Be sure to read Part 1 of our Athlon Buyer's Guide

When we first took a look at a final production version of AMD's Athlon CPU on a fully functional Slot-A motherboard, one of our initial reactions was, "Hey, you can't overclock this thing." A quick call to AMD revealed that they had taken a different approach to controlling the clock multiplier and voltage settings of the Athlon CPU than the market had been used to. Instead of allowing for the two options to be controlled and adjusted on the motherboard as they have been in the past, AMD placed the only method for controlling the clock multiplier and core voltage on the Athlon processor card itself.

This manipulation is done by a physical modification of a combination of 16 resistor slots on the processor card. A number of Taiwanese websites published the first instructions on the actual manipulation of a few of these resistors to increase the clock multiplier of the processor, but Dr. Thomas Pabst of Tom's Hardware Guide was actually the first to produce a complete guide on all of the available settings, including the settings for changing the core voltage. The guide is very well written and contains all of the background information necessary to know how one can physically overclock the Athlon, so take a look at it if you are truly interested.

Since the release of that article, many individuals that are a little more than skilled with their soldering irons have taken it upon themselves to make a few bucks off of the modification. The fact of the matter is that when AMD released the Athlon back in August, they could already hit 750MHz in their own labs, so it makes perfect sense to expect that the Athlon is at least a decent overclocker. At the same time, the higher clock speed Athlons are out of the price range of many, while the Athlon 500 weighs in at a very competitive and reasonable price. What do these two events have in common? Take an Athlon 500, overclock it to 650MHz, and you now have a 650MHz Athlon for around $250.

Unfortunately, the modification process is very dangerous and should be reserved for those with quite a bit of experience with delicate soldering techniques. This is where the idea of capitalism comes in: at an added premium, a number of companies are offering pre-overclocked Athlon CPUs that operate at the higher speeds but cost lower than the higher clocked part would go for. Is there anything wrong with this? Not at all, as long as the vendor discloses that these CPUs are in fact overclocked and there are risks involved.

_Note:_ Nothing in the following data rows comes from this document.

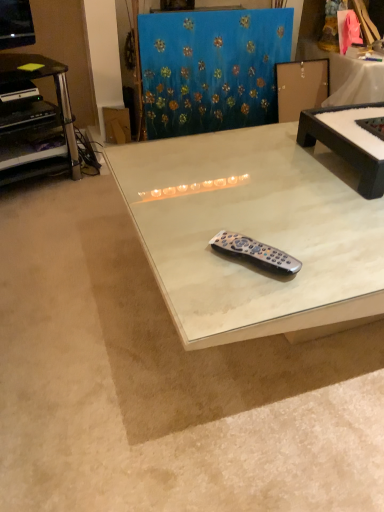 Where is `vacant space that's between black plastic remote at center and black matte table at center, the 2th table from the left`? The height and width of the screenshot is (512, 384). vacant space that's between black plastic remote at center and black matte table at center, the 2th table from the left is located at coordinates (308, 223). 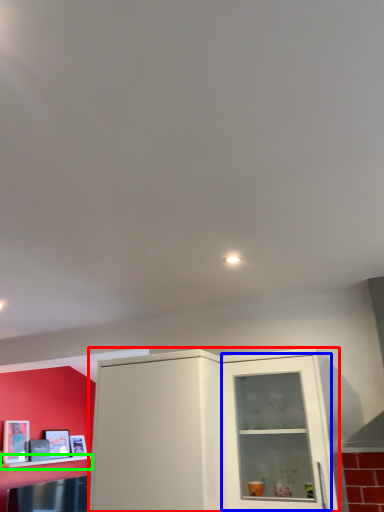 Question: Estimate the real-world distances between objects in this image. Which object is farther from cabinetry (highlighted by a red box), glass door (highlighted by a blue box) or shelf (highlighted by a green box)?

Choices:
 (A) glass door
 (B) shelf

Answer: (B) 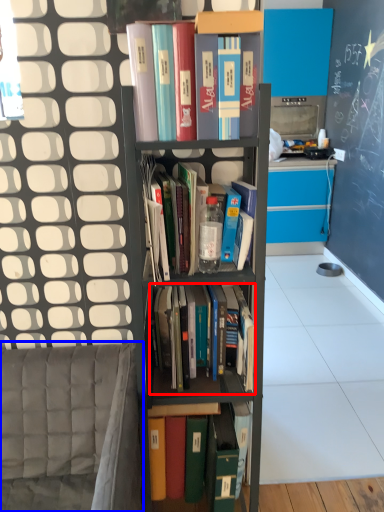 Question: Which object is closer to the camera taking this photo, book (highlighted by a red box) or armchair (highlighted by a blue box)?

Choices:
 (A) book
 (B) armchair

Answer: (B) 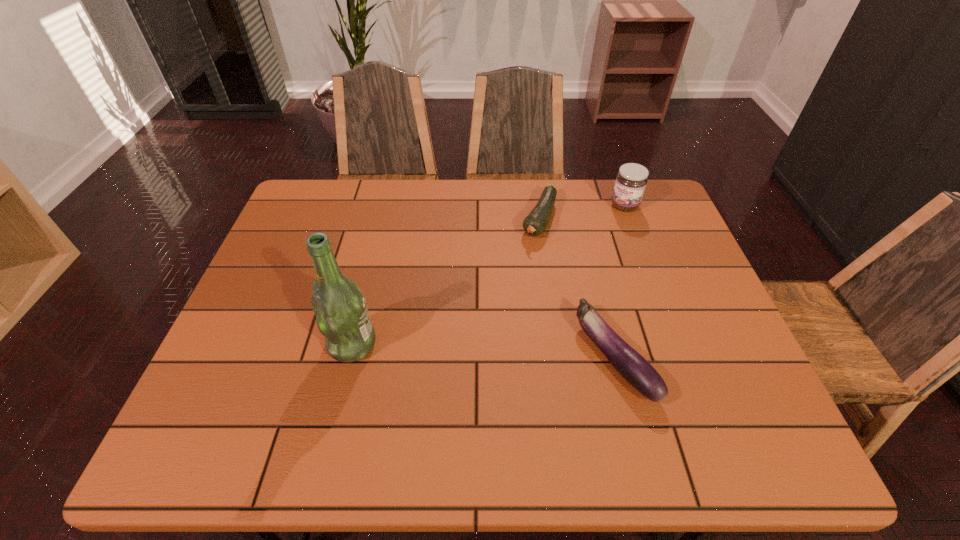 Where is `blank area in the image that satisfies the following two spatial constraints: 1. on the front side of the zucchini; 2. on the left side of the eggplant`? blank area in the image that satisfies the following two spatial constraints: 1. on the front side of the zucchini; 2. on the left side of the eggplant is located at coordinates (560, 357).

The image size is (960, 540). Identify the location of free location that satisfies the following two spatial constraints: 1. on the back side of the third shortest object; 2. on the left side of the zucchini. (538, 206).

Find the location of `free point that satisfies the following two spatial constraints: 1. on the back side of the jam; 2. on the left side of the eggplant`. free point that satisfies the following two spatial constraints: 1. on the back side of the jam; 2. on the left side of the eggplant is located at coordinates (576, 206).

Some individuals have even taken it to the next level and have actually outfitted their modified Athlon CPUs with a set of dip switches that can control the clock multiplier and core voltage so that the control is placed back in the hands of the user. We were lucky enough to obtain an evaluation sample from one of these individuals, Mark Sorensen, the owner and operator of Trinity Micro. Trinity Micro is currently offering a modified Athlon 500 for $310, as well as the opportunity to have your own CPU modified for $125.00 + shipping and handling. While the pricing may seem quite steep, we had tremendous success with our evaluation Athlon 500, as you're about to see. Note that this potential does not apply to Trinity Micro's Athlon units alone, as they are all using the same chips, just different methods of modifying them in order to achieve the common goal: taming and overclocking the world's most robust x86 CPU.